BEGIN

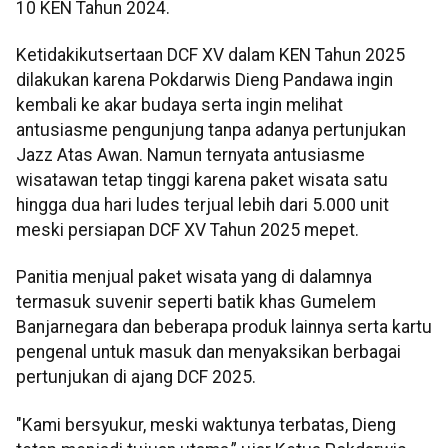
10 KEN Tahun 2024.
Ketidakikutsertaan DCF XV dalam KEN Tahun 2025
dilakukan karena Pokdarwis Dieng Pandawa ingin
kembali ke akar budaya serta ingin melihat
antusiasme pengunjung tanpa adanya pertunjukan
Jazz Atas Awan. Namun ternyata antusiasme
wisatawan tetap tinggi karena paket wisata satu
hingga dua hari ludes terjual lebih dari 5.000 unit
meski persiapan DCF XV Tahun 2025 mepet.
Panitia menjual paket wisata yang di dalamnya
termasuk suvenir seperti batik khas Gumelem
Banjarnegara dan beberapa produk lainnya serta kartu
pengenal untuk masuk dan menyaksikan berbagai
pertunjukan di ajang DCF 2025.
"Kami bersyukur, meski waktunya terbatas, Dieng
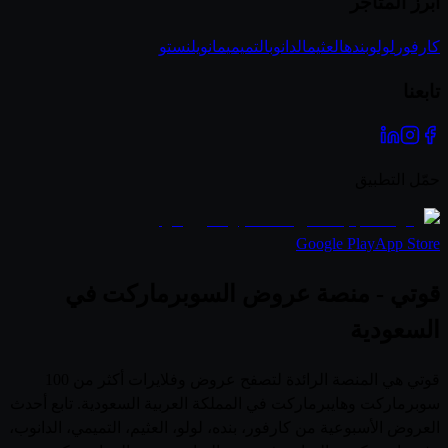
أبرز المتاجر
كارفور
لولو
بنده
العثيم
الدانوب
التميمي
مانويل
نستو
تابعنا
حمّل التطبيق
Google Play
App Store
قوتي - منصة عروض السوبرماركت في
السعودية
قوتي هي المنصة الرائدة لتصفح عروض وفلايرات أكثر من 100
سوبرماركت وهايبرماركت في المملكة العربية السعودية. تابع أحدث
العروض الأسبوعية من كارفور، بنده، لولو، العثيم، التميمي، الدانوب،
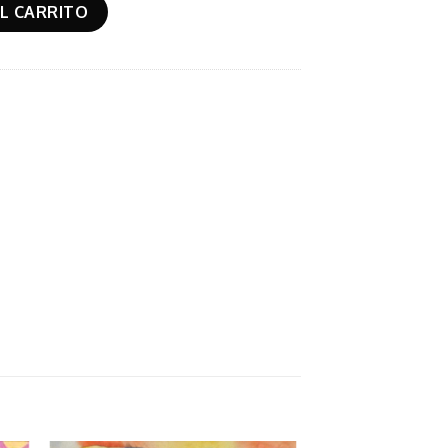
d
L CARRITO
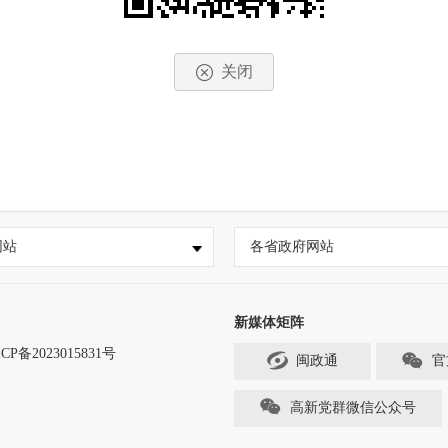
关闭
网站
各省政府网站
新媒体矩阵
CP备2023015831号
闽政通
官
高新党群微信公众号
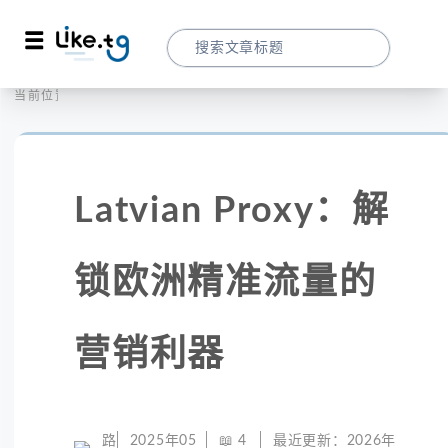
首页
全球代理
当前位置：
Latvian Proxy：解锁欧洲精准流量的营销
Latvian Proxy：解
锁欧洲精准流量的
营销利器
路
2025年05
📖
4
最近更新：
2026年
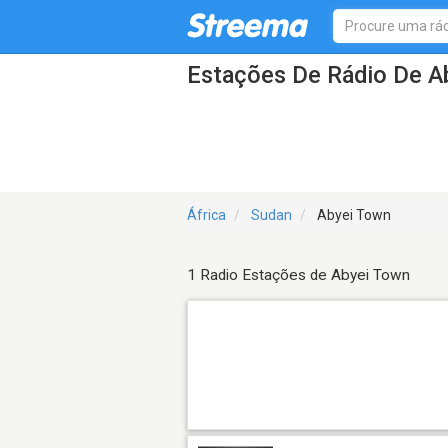
Estações De Rádio De A
África
Sudan
Abyei Town
1 Radio Estações de Abyei Town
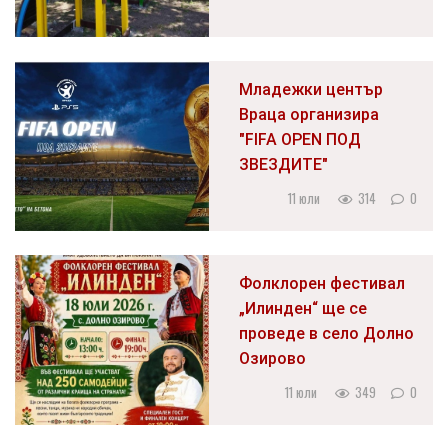
Младежки център
Враца организира
"FIFA OPEN ПОД
ЗВЕЗДИТЕ"
11 юли
314
0
Фолклорен фестивал
„Илинден“ ще се
проведе в село Долно
Озирово
11 юли
349
0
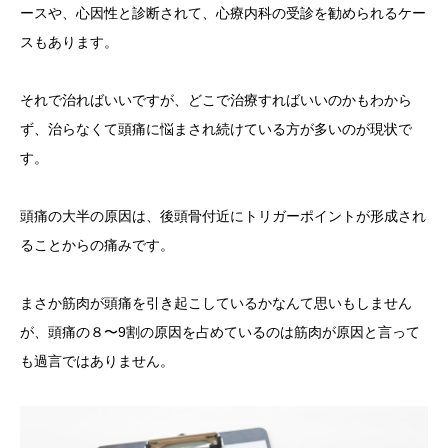
ースや、心因性と診断されて、心療内科の受診を勧められるケー
スもあります。
それで治ればいいですが、どこで治療すればいいのかもわから
ず、治らなくて頭痛に悩まされ続けている方が多いのが現状で
す。
頭痛の大半の原因は、後頭骨付近にトリガーポイントが形成され
ることからの痛みです。
まさか筋肉が頭痛を引き起こしているかなんて思いもしません
が、頭痛の８〜9割の原因を占めているのは筋肉が原因と言って
も過言ではありません。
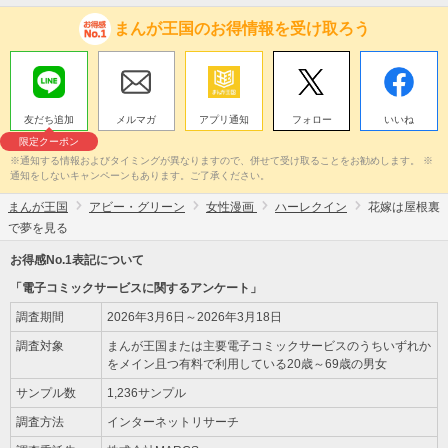
まんが王国のお得情報を受け取ろう
友だち追加
メルマガ
アプリ通知
フォロー
いいね
限定クーポン
※通知する情報およびタイミングが異なりますので、併せて受け取ることをお勧めします。 ※
通知をしないキャンペーンもあります。ご了承ください。
まんが王国
アビー・グリーン
女性漫画
ハーレクイン
花嫁は屋根裏
で夢を見る
お得感No.1表記について
「電子コミックサービスに関するアンケート」
調査期間
2026年3月6日～2026年3月18日
調査対象
まんが王国または主要電子コミックサービスのうちいずれか
をメイン且つ有料で利用している20歳～69歳の男女
サンプル数
1,236サンプル
調査方法
インターネットリサーチ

END

**ABOUT THIS EXERCISE:**
Copy exactly the lines of the entries above from the one containing "Младежки център" through the one containing "まさか筋肉が頭痛を引き起こしているかなんて思いもしません". Both end lines count; pictures do not.

**EXERCISE SOLUTION:**
Младежки център
Враца организира
"FIFA OPEN ПОД
ЗВЕЗДИТЕ"
11 юли
314
0
Фолклорен фестивал
„Илинден“ ще се
проведе в село Долно
Озирово
11 юли
349
0
ースや、心因性と診断されて、心療内科の受診を勧められるケー
スもあります。
それで治ればいいですが、どこで治療すればいいのかもわから
ず、治らなくて頭痛に悩まされ続けている方が多いのが現状で
す。
頭痛の大半の原因は、後頭骨付近にトリガーポイントが形成され
ることからの痛みです。
まさか筋肉が頭痛を引き起こしているかなんて思いもしません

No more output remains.